WASHINGTON -- Canada's trade minister is flying to meetings in different countries over the coming week in an attempt to save a trade agreement with the European Union now imperilled by anti-globalization sentiment.
Chrystia Freeland will meet European politicians at a progressive forum in Montreal, speak in Germany to a congress of the centre-left Social Democratic party, then address a supper gathering of European trade ministers in Slovakia.
The agreement faces opposition in Europe from left and right.
On the left, Austria's chancellor recently predicted it would be the continent's next big political conflict. On the right, France's National Front calls the agreement a Trojan horse for American interests and warns it's the prelude to a similar deal with the U.S. that would hurt French farmers.
Freeland says it's important to ratify the agreement and demonstrate that anti-globalization forces can be beaten. She said she hopes to have it completed in time for a Canada-EU summit in October, and ratified by European lawmakers early next year.
"It is a very big focus of mine right now -- and of the prime minister," Freeland told a news conference Wednesday.
"We see CETA as an important deal, not just for Canada and Europe, but also very powerful, today, in this protectionist moment as a way for Canada and Europe to push back against the anti-globalization sentiment and to show that a progressive trade agreement can be done."
She said the Liberals have been trying to address concerns over matters such as labour rights, environmental standards and investor-state dispute settlement rules. Freeland said three years after the Harper government announced an agreement-in-principle, the ratification process was paralyzed; "CETA was stalled."

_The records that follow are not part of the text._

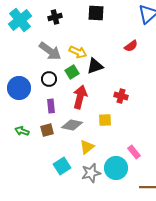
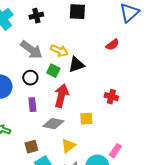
green square: (72, 72) -> (53, 71), turned -32
red cross: (121, 96) -> (111, 97), moved
brown square: (47, 130) -> (31, 147), moved
pink rectangle: (134, 152) -> (115, 151), turned 72

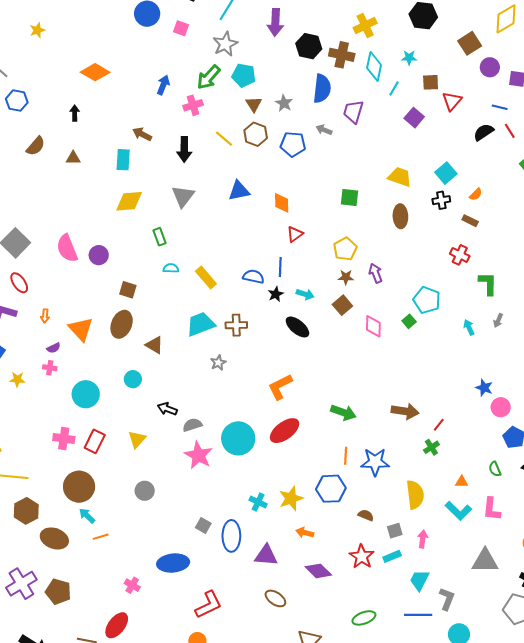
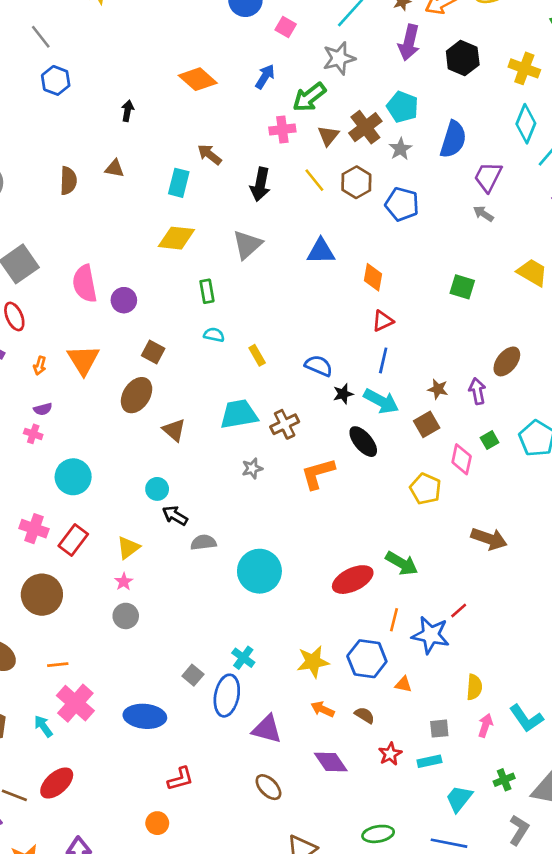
yellow cross: (365, 25) -> (524, 68), turned 35
black hexagon: (309, 46) -> (463, 58), moved
brown cross: (342, 55) -> (365, 127), moved, turned 30
orange diamond: (95, 72) -> (198, 79), moved
cyan pentagon: (244, 75) -> (403, 107), moved
blue arrow: (163, 85) -> (265, 77), moved
brown triangle: (254, 104) -> (328, 136), moved
gray arrow: (324, 130) -> (483, 214), moved
brown semicircle: (36, 146) -> (68, 181), moved, turned -50
brown ellipse: (400, 216) -> (507, 361), moved, turned 30
yellow pentagon: (345, 249) -> (425, 489), moved, turned -30
blue line: (280, 267) -> (383, 360), moved
yellow rectangle: (206, 278) -> (257, 355), size x0.7
cyan arrow: (305, 294) -> (381, 401), size x1.5
green square: (409, 321) -> (490, 440), moved
brown cross: (236, 325) -> (285, 424), turned -35
orange triangle: (81, 329) -> (83, 360), moved
cyan circle: (133, 379) -> (157, 489), moved
orange L-shape: (280, 387) -> (318, 474), moved
brown arrow: (405, 411) -> (489, 539), moved
red line: (439, 425) -> (459, 611), moved
red ellipse: (285, 431) -> (353, 580), moved
green cross: (431, 447) -> (504, 780), moved
pink star: (198, 455) -> (124, 582), moved, size x0.5
orange triangle: (462, 482) -> (403, 684), moved
yellow semicircle: (415, 495) -> (474, 687), size x0.7
cyan cross: (258, 502) -> (243, 658), moved
brown semicircle: (366, 515) -> (365, 715), moved
cyan arrow: (87, 516) -> (43, 726), moved
pink arrow: (423, 539) -> (485, 725), moved
red star: (362, 556) -> (390, 754), size x0.7
pink cross: (132, 585) -> (75, 703), moved, size x1.8
gray L-shape: (447, 599) -> (519, 830), moved
red L-shape: (209, 605) -> (180, 779), size x0.7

She made the remarks to reporters in the U.S., where the trade-bashing Donald Trump has been rising in recent polls. While the French right emphasizes the damage to farming, Trump has argued global elites have hurt U.S. coal miners, steel workers and manufacturing.
Surging protectionist sentiment in the U.S. is also complicating the process of reaching a new softwood lumber agreement, Freeland said.
She said the two countries are making an honest attempt at bridging fundamental differences, but Canada is also preparing for the possibility of a new round of court battles as repeatedly experienced over this issue in the past.
"There are some big differences," said Freeland, who met with her U.S. counterpart Michael Froman in Washington on Wednesday.
"We're looking for a good deal -- not just any deal. ... If it does go to litigation we're prepared for that, too."